**** Entries provided ****
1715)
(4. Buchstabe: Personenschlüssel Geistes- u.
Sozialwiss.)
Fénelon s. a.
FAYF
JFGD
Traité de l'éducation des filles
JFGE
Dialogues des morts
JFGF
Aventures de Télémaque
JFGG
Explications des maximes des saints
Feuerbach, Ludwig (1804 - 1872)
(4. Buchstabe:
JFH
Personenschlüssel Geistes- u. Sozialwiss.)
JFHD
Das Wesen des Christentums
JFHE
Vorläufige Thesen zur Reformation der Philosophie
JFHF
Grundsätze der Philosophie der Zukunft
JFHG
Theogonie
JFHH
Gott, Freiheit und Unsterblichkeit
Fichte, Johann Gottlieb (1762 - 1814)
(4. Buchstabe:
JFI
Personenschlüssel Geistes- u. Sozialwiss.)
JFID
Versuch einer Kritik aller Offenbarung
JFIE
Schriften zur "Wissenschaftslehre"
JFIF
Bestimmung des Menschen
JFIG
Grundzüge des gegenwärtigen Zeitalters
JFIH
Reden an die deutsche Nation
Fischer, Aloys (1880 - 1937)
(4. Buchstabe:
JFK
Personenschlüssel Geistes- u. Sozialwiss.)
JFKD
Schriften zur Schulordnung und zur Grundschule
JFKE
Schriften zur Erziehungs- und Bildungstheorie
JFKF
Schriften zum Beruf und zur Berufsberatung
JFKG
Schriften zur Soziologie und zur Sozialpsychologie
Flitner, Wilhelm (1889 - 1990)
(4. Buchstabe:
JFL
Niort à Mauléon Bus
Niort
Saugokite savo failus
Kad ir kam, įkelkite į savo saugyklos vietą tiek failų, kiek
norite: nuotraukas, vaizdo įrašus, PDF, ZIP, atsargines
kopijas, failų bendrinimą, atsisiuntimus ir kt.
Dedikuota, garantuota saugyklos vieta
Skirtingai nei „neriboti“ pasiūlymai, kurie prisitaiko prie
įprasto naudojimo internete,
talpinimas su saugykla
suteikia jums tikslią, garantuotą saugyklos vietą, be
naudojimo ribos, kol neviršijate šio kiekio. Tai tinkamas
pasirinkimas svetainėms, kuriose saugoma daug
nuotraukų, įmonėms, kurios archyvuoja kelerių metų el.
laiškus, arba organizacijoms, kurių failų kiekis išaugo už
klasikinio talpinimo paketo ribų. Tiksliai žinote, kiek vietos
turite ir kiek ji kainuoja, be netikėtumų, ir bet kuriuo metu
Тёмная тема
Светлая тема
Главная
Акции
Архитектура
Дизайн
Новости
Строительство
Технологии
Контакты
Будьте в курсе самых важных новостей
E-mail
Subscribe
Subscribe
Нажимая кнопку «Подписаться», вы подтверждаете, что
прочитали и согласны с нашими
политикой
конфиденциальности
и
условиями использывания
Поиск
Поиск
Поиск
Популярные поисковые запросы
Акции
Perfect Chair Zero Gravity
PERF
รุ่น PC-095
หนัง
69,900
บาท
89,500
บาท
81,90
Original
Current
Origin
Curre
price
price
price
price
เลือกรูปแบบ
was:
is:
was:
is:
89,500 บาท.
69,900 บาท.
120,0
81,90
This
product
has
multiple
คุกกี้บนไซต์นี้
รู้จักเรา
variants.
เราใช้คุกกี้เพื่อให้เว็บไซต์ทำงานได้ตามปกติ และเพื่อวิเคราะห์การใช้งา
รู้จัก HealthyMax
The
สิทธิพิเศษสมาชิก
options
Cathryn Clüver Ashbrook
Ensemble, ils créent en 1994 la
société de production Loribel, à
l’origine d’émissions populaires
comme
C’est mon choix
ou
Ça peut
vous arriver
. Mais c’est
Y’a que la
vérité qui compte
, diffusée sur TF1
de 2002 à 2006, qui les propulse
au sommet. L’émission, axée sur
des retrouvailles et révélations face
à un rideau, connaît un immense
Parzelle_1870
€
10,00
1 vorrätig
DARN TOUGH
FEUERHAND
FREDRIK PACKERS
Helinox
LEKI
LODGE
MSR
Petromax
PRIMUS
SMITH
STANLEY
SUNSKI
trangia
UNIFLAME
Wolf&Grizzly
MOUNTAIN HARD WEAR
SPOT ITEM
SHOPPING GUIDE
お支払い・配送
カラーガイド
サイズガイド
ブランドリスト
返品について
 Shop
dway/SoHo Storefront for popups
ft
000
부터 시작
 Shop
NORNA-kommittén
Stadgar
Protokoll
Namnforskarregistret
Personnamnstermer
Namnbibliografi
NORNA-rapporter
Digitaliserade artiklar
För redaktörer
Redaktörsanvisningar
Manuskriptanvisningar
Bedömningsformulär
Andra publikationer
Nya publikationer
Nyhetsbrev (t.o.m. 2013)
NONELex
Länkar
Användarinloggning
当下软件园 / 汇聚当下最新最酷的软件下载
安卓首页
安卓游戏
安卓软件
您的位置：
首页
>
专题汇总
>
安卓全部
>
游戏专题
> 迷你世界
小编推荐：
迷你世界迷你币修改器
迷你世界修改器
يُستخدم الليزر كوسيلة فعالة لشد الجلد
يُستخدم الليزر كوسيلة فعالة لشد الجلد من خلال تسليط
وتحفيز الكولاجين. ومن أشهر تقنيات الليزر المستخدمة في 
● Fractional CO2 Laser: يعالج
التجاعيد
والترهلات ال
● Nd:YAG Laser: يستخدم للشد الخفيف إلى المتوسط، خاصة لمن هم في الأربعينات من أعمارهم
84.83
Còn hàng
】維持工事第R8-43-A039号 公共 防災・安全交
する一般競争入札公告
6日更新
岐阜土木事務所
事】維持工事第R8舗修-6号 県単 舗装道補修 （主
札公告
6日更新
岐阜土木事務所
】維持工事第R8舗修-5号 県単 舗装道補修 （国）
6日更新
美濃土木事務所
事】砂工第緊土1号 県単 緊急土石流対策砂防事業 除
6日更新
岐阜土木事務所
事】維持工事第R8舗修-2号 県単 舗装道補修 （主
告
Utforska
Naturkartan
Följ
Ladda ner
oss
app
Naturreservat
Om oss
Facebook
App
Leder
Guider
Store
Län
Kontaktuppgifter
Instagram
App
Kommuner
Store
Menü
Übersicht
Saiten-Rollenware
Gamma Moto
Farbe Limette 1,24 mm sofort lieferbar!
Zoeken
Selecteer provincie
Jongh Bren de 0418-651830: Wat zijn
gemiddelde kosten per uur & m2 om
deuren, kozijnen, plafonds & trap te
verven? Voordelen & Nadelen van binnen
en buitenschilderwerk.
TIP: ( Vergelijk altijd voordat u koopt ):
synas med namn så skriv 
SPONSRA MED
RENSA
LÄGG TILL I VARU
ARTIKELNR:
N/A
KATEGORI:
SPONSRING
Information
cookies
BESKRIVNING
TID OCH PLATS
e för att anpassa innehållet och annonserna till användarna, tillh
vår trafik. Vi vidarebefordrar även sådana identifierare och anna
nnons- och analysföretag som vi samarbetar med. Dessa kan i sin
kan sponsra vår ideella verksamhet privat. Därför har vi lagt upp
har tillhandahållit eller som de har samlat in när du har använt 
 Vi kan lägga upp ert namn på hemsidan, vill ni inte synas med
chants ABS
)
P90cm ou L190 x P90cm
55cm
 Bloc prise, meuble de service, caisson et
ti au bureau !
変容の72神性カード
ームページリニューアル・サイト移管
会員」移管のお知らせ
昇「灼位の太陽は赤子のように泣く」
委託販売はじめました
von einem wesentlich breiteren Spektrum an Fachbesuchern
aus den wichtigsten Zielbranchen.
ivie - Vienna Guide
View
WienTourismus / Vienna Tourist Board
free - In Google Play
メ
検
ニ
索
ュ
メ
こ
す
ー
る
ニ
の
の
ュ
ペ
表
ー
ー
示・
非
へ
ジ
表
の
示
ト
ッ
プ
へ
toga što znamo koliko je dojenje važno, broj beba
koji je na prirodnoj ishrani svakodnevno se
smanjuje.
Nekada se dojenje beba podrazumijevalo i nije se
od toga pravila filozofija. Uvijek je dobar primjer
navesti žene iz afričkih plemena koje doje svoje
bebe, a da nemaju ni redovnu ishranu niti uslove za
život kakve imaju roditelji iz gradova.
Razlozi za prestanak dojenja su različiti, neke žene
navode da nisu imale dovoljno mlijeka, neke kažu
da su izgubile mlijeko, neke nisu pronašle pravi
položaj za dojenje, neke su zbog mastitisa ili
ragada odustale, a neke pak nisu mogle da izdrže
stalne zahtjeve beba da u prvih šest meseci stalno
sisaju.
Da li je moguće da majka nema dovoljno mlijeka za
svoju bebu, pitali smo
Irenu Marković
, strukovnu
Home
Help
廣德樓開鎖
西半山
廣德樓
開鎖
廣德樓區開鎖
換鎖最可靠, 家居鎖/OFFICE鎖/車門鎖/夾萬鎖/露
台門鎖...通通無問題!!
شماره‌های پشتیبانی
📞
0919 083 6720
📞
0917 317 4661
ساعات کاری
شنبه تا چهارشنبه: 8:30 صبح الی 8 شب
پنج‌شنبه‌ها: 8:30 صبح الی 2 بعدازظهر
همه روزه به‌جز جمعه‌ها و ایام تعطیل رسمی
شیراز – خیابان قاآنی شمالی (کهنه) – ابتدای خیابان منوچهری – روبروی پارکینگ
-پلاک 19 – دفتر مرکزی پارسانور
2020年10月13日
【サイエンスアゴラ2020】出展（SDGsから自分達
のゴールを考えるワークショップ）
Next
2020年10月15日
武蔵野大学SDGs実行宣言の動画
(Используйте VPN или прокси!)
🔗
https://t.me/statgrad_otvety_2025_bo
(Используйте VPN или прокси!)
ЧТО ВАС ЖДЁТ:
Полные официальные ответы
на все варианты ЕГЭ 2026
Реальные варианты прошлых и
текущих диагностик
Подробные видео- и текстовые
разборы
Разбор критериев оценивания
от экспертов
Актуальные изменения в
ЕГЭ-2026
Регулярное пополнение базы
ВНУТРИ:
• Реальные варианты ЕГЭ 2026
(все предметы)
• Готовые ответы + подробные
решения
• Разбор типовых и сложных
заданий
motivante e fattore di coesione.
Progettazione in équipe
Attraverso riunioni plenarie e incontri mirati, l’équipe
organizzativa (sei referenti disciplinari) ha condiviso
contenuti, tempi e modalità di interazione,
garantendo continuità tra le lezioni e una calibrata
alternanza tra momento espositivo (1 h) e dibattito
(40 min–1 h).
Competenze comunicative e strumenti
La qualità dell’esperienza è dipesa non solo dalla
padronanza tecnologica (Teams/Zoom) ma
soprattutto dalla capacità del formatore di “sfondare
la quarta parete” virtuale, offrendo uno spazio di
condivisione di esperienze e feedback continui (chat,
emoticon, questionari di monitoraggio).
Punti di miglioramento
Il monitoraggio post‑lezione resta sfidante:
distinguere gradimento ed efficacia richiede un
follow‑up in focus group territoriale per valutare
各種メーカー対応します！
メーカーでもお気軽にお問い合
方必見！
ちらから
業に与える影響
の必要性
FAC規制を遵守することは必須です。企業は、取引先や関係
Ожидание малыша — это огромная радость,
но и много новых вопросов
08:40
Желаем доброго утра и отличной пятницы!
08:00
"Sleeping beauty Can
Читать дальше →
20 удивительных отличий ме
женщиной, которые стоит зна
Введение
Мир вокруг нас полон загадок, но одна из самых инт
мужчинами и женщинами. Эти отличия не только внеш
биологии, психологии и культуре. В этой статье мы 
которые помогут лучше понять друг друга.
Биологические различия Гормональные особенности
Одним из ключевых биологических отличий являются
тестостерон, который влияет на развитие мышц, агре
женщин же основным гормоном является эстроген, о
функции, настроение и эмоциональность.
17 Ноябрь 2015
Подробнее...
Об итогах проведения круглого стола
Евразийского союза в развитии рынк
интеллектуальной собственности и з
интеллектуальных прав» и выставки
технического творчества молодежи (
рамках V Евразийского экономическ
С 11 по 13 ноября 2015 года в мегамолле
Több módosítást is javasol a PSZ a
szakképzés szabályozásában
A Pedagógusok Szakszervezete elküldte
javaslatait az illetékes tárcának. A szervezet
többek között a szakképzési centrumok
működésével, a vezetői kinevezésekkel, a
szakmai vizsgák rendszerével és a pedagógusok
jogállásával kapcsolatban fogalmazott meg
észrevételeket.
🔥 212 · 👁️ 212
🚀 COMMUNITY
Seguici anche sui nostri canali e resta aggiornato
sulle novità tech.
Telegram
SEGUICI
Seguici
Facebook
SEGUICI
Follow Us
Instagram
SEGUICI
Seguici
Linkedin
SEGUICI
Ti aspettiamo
****
**Assignment**
Would you return exactly the lines from the one containing "212 · 👁️ 212" through the end of the listing, both included, and only them?

**Task output**
🔥 212 · 👁️ 212
🚀 COMMUNITY
Seguici anche sui nostri canali e resta aggiornato
sulle novità tech.
Telegram
SEGUICI
Seguici
Facebook
SEGUICI
Follow Us
Instagram
SEGUICI
Seguici
Linkedin
SEGUICI
Ti aspettiamo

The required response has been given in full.